One of the checkpoint volunteers took a picture of me not long after I stopped and sat down and it serves to remind me that I was in a battered way with no real prospect of being able to last much longer. Shortly after I fell asleep on the sand with a blanket to wake up a few hours later with the sweeper camels sat beside me. The medic checked up on me regularly and noted a very swollen, hot stomach.
Eventually we left the checkpoint for the long drive back to civilisation before sundown: our driver was a bit anxious to head off out of the desert because the Land Rover didn’t have any working lights; they magically worked again once they were needed and bumped on a road! I had to demand an instant stop to retch along the way to a random hotel, where I caught a taxi to collect my kit from the race hotel. Here I met tent and hotel room-mate Ryo who had also had to call it a day. I also learnt that our tent’s star performer, a top Japanese ultramarathon competitor who’d finished the previous day in 2nd place and was aiming for an overall top 5 race finish, had also had to quit the race because of being unable to take on water and food . . . just 12 miles from the end of the 54 mile stage. I then moved on to another hotel to meet my wife and parents-in-law, about 8-9 hours after I’d decided to call it a day.

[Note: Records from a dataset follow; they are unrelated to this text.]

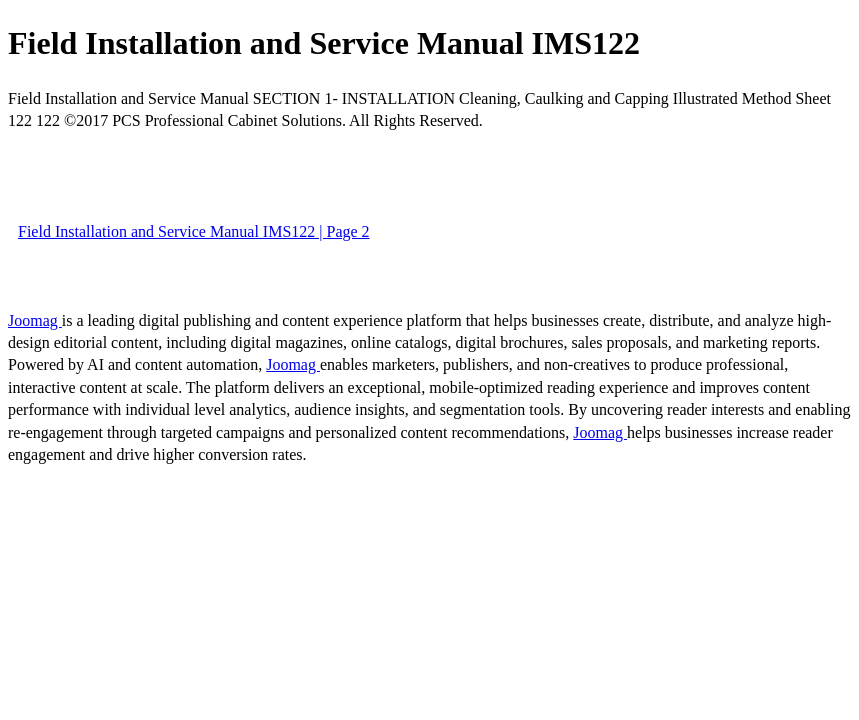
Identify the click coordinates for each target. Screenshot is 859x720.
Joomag (35, 320)
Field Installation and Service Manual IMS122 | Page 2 (194, 231)
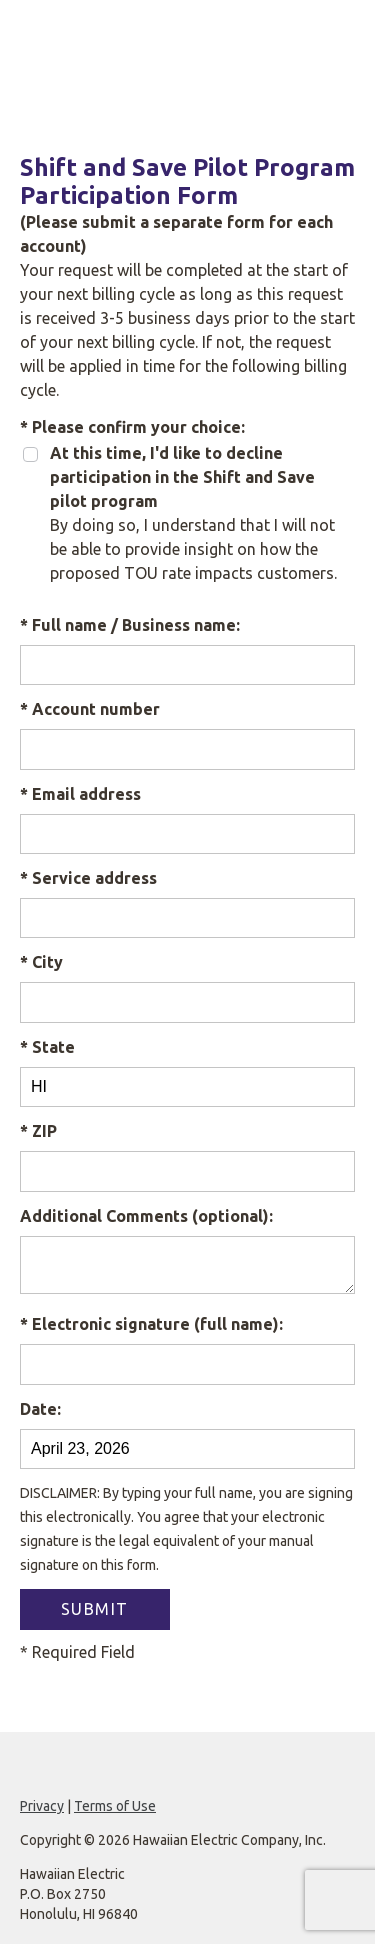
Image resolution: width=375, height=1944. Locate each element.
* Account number (90, 709)
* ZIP (38, 1131)
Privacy (42, 1806)
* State (47, 1047)
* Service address (88, 878)
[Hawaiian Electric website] (188, 42)
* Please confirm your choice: (132, 427)
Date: (40, 1409)
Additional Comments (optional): (146, 1216)
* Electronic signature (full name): (151, 1324)
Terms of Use (115, 1806)
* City (41, 962)
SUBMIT (95, 1609)
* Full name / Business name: (130, 625)
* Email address (80, 794)
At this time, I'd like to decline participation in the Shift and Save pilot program (182, 477)
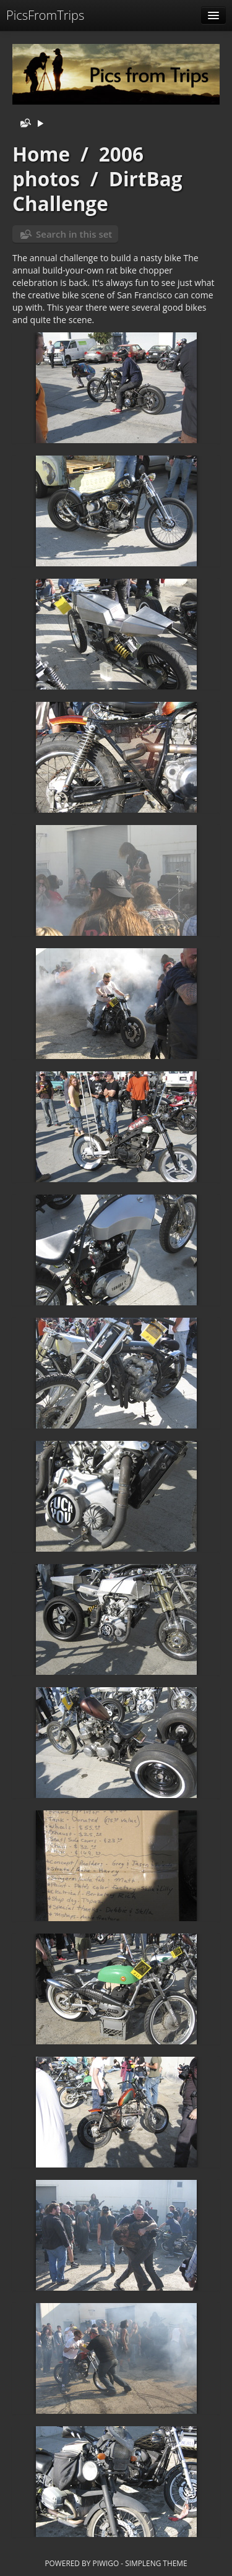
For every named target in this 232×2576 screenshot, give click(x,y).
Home (41, 153)
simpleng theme (156, 2563)
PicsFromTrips (45, 15)
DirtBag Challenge (97, 191)
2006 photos (78, 166)
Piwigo (105, 2563)
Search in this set (74, 234)
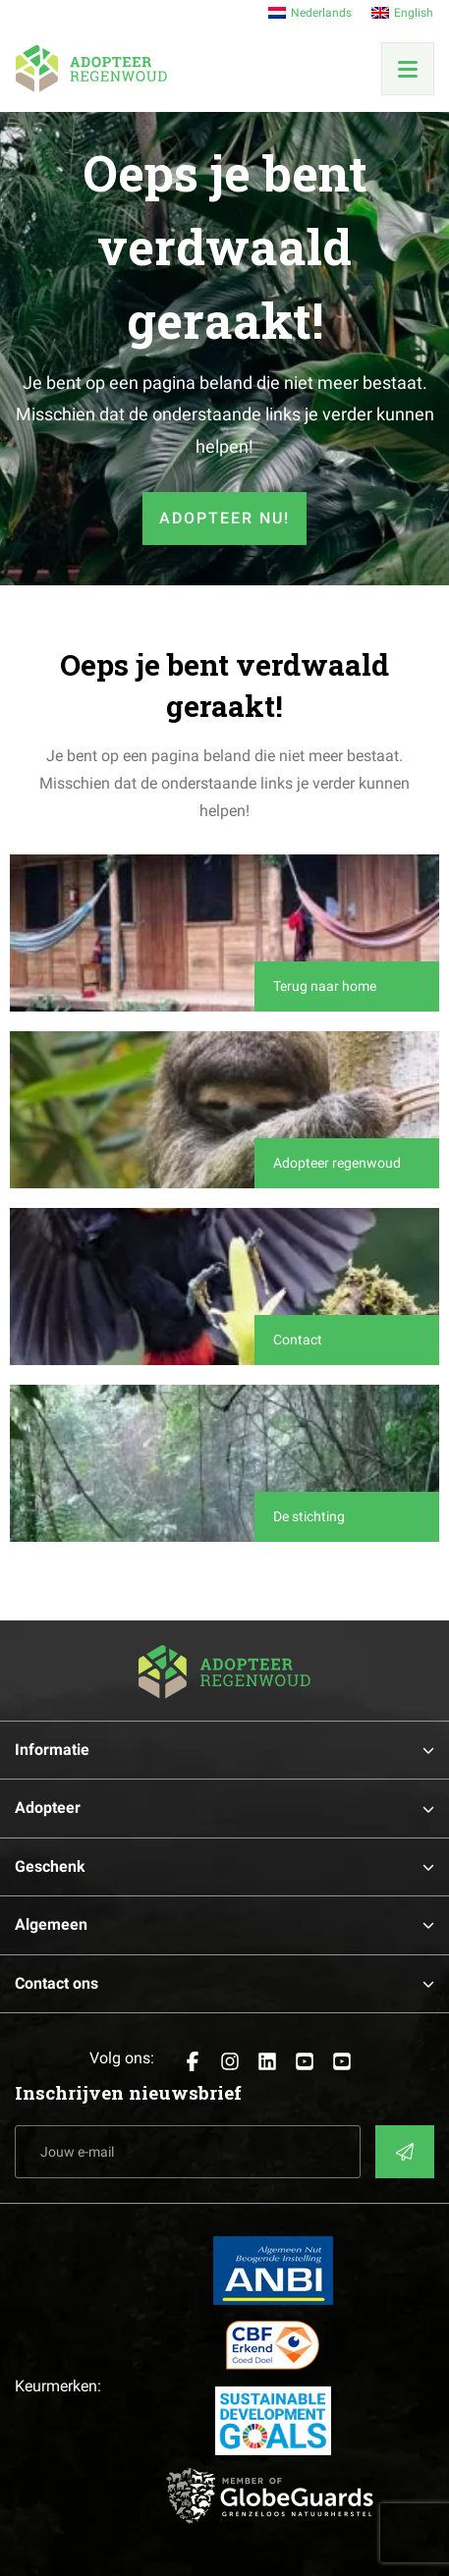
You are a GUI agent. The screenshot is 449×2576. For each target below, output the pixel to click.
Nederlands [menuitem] (321, 13)
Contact (297, 1339)
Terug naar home (324, 986)
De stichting (309, 1516)
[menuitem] (310, 13)
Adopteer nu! (224, 518)
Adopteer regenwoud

At no point did I have any regrets or tears about stopping, which means I didn’t quit for anything other than the right decision. I weighed myself once back at the hotel: in 5 days I had lost a whopping 15 pounds (1 stone, 1 pound) or 6.8 kilos. I know I hadn’t taken much food in order to keep my overall rucksack weight down but, even so, that’s a lot.

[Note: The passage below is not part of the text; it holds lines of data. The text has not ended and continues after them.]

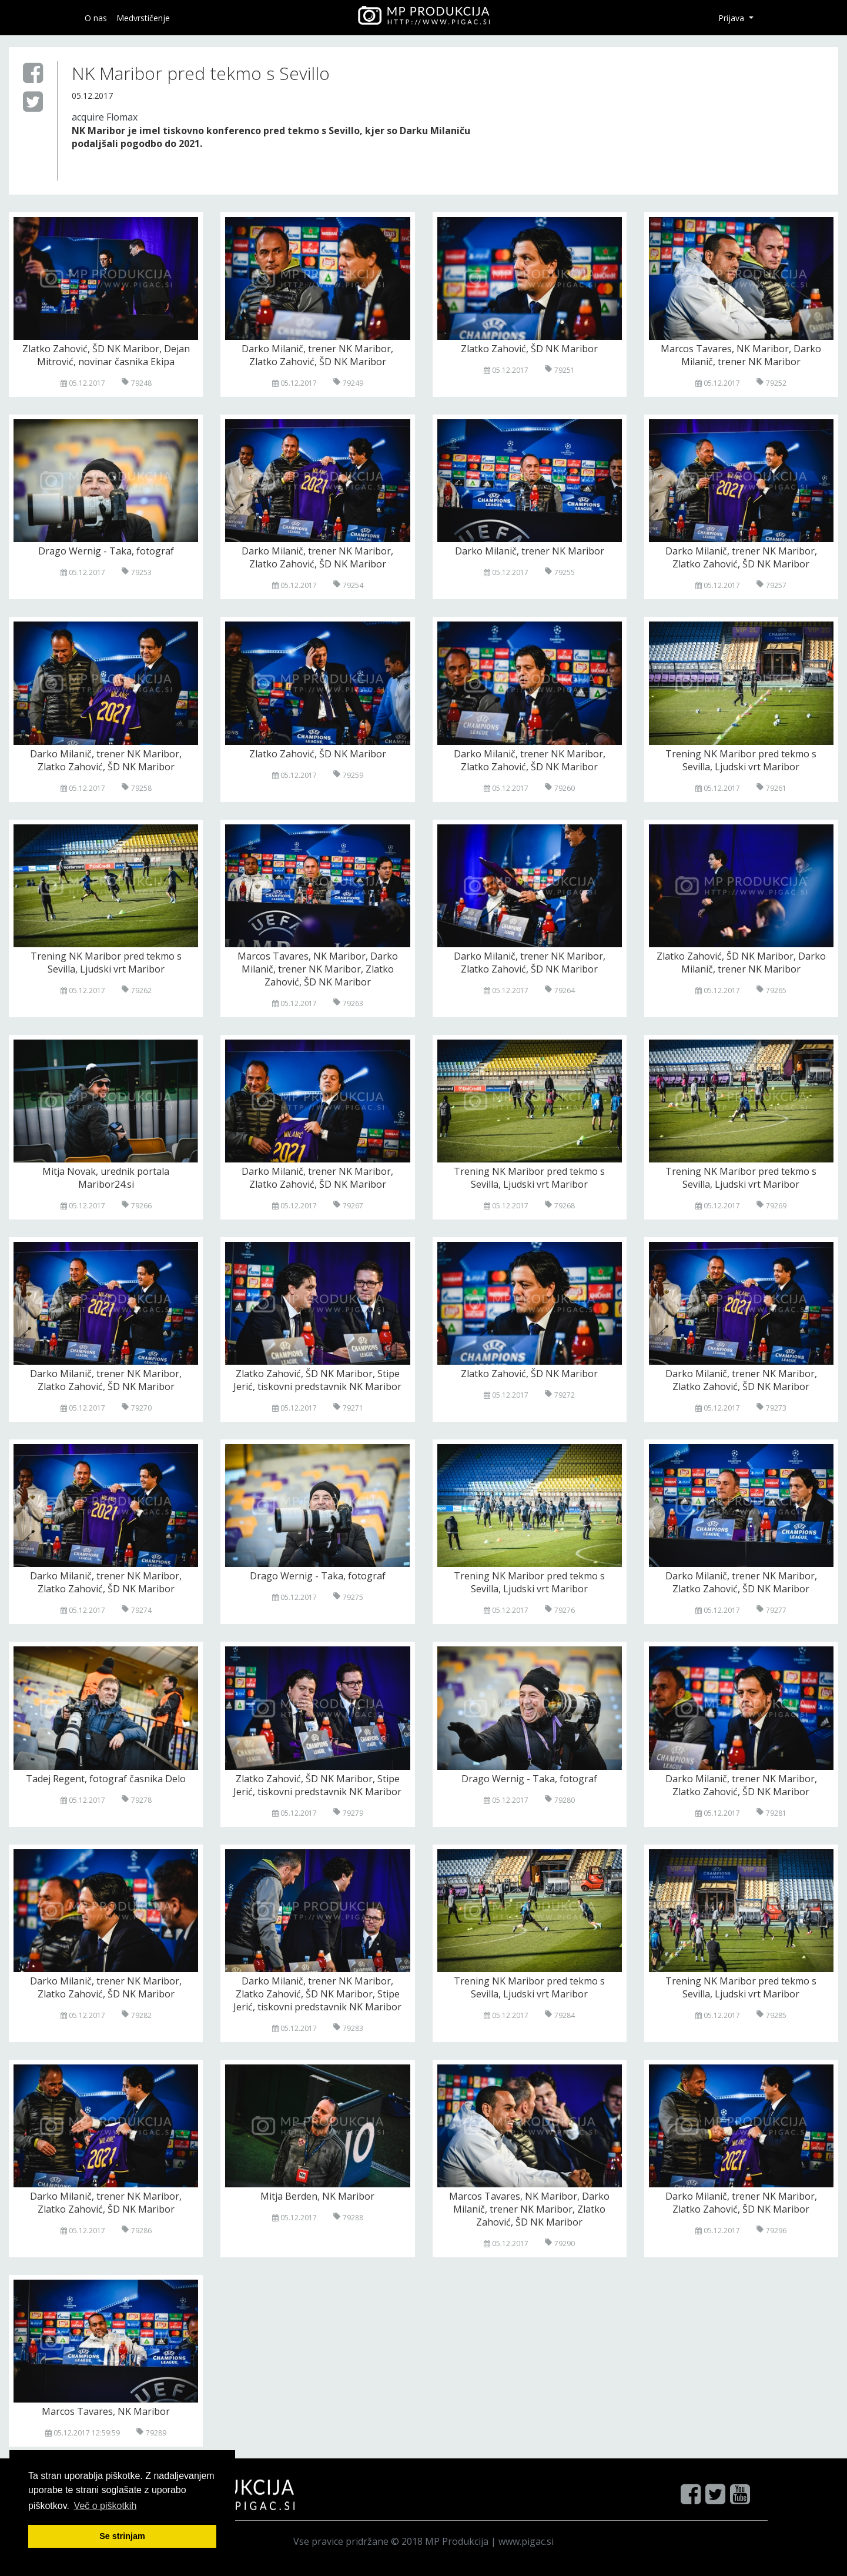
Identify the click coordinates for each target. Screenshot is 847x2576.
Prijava (732, 18)
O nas (96, 18)
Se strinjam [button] (122, 2536)
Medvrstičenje (143, 18)
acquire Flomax (105, 117)
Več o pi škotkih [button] (105, 2506)
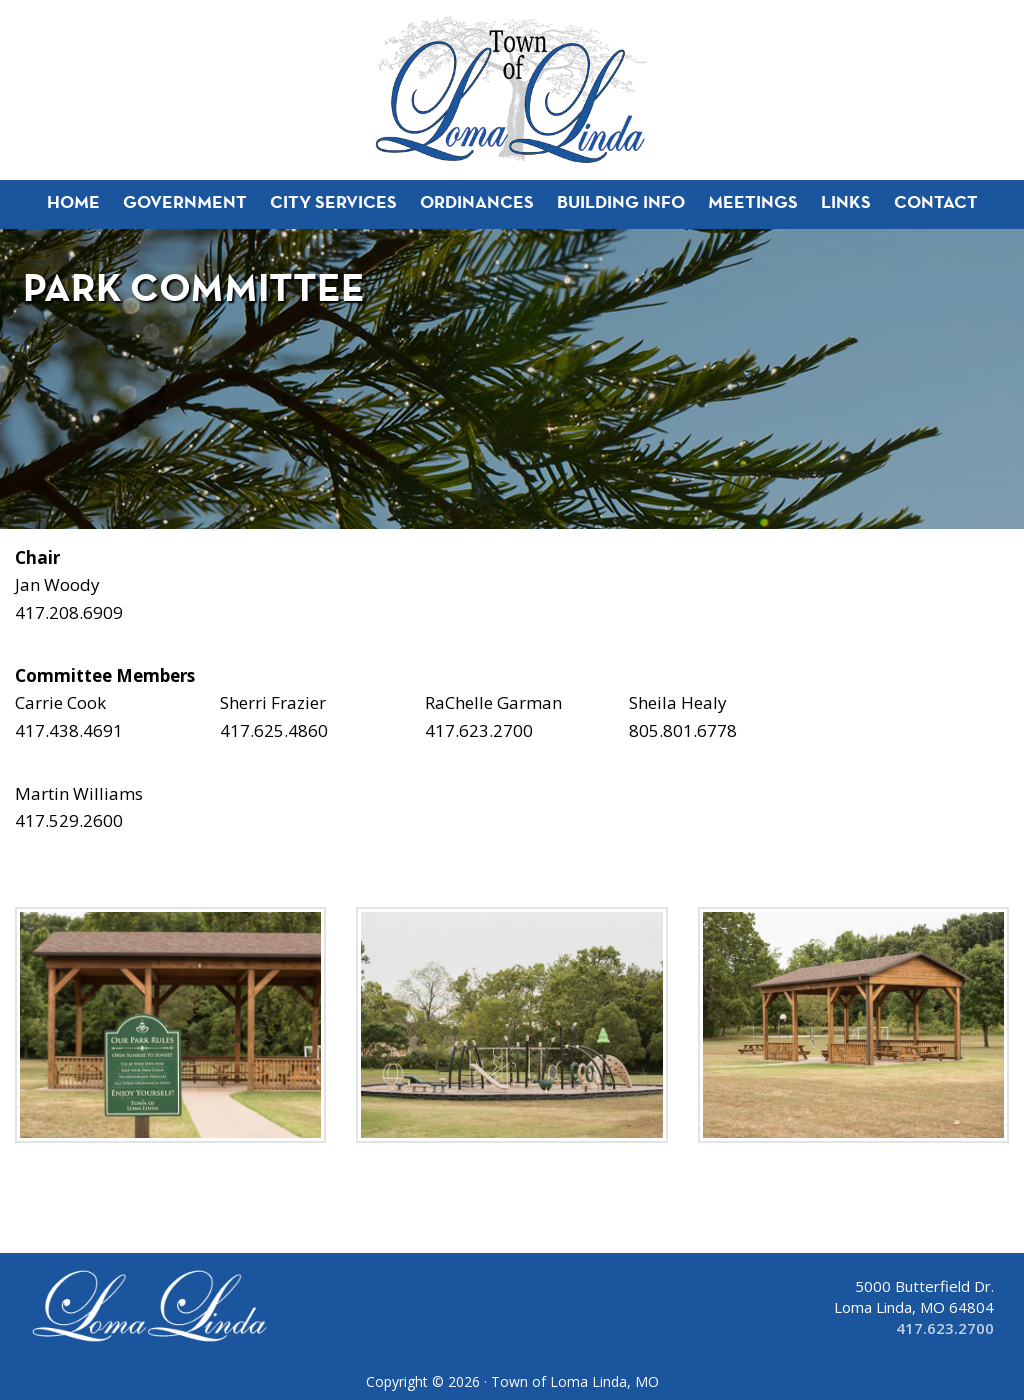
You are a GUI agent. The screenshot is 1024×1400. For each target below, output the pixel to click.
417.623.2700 (945, 1328)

I’m still none the wiser what went on medically but here are possible explanations:
– too much electrolyte in my drinks in the first couple of days which started a circular chain reaction to upset my stomach, oesophagus and throat (this was the medics’ view as it’s apparently a common reaction in endurance events as the body gradually gets sick of electrolyte on restricted food intakes);
– not being able to properly hydrate my freeze-dried meals in the absence of boiling or hot enough water so I was crunching through stuff my stomach was having difficulty in dealing with;
– did I already have a stomach infection?
Once back in the UK I went straight to my doctor as very quickly after I got to the hotel in Petra I had a stinker of a bad cold which then lasted another couple of weeks: I’d had a wheezy, sore chest on that long incline up the gorge between checkpoint 2 and 3 on Stage 5 . . . (not helped I would have thought by the first two nights getting soaked in the freezing cold wind which was our tent).

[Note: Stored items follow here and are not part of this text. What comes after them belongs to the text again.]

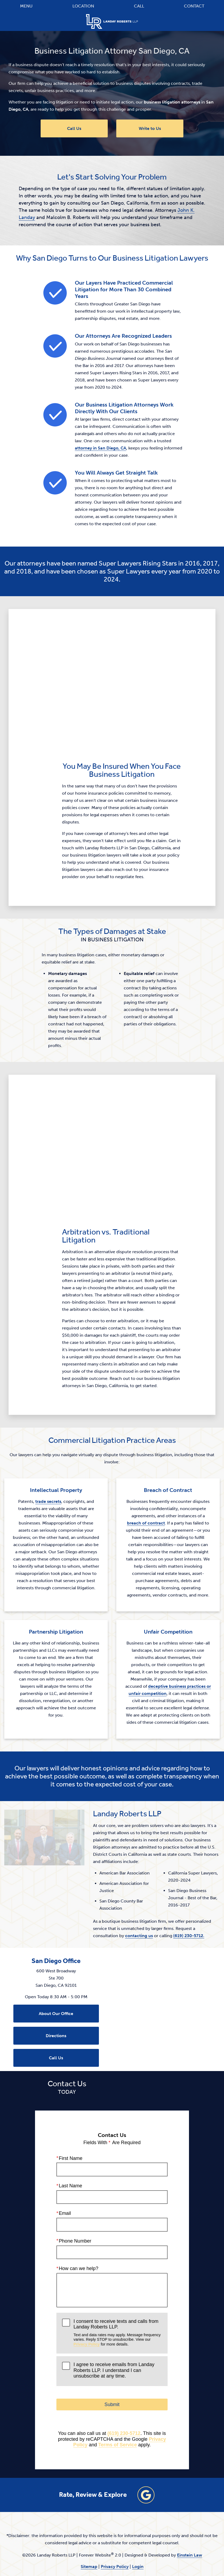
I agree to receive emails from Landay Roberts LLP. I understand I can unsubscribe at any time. (114, 2334)
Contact (194, 6)
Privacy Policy (87, 2308)
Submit (112, 2368)
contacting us (79, 1899)
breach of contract (146, 1523)
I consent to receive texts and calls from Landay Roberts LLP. (118, 2296)
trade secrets (48, 1501)
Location (83, 6)
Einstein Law (189, 2519)
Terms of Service (117, 2408)
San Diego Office (56, 1925)
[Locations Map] (168, 1971)
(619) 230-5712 (124, 2397)
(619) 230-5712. (129, 1899)
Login (138, 2530)
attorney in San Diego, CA (100, 448)
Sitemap (89, 2530)
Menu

He mildly told me off for having too much of a potent cocktail of anti-acid drugs: his mouth dropped to the floor when I told him how many Rennies, Zantac/Ranitidine, Some Other Tablet I’ve No Idea What It Was, And Some Chalky Stuff I’d had in the space of 3 or 4 days (“HOW MANY?!!???!?!”).
He dispensed me with a course of antibiotics after a check-up: he gently explained I’d been running to extremes for a week in a desert with a chest infection that had been settling in quite nicely for about a week and a half (“Didn’t you notice?!?“) so, yes, a stomach infection was also entirely possible . . .
Come to think of it, I was feeling a bit mildly off in the week before I left for Jordan. Must have got lost in all the excitement. 🙂
While it’s disappointing to not have finished the Sahara Race (Jordan) it wasn’t in any way a wasted journey: the scenery was fantastic, seeing the ancient ruins of Petra was something else, there was great conversation and fascinating people and new friends met (and I learnt from my Japanese friends how to squat). I was also able to test my new-found levels of fitness: but for getting ill I’m confident I would have secured my goal of a top third finish in the race.
No tears, no regrets: there are times when stopping the risk to health outweighs the need to finish a race!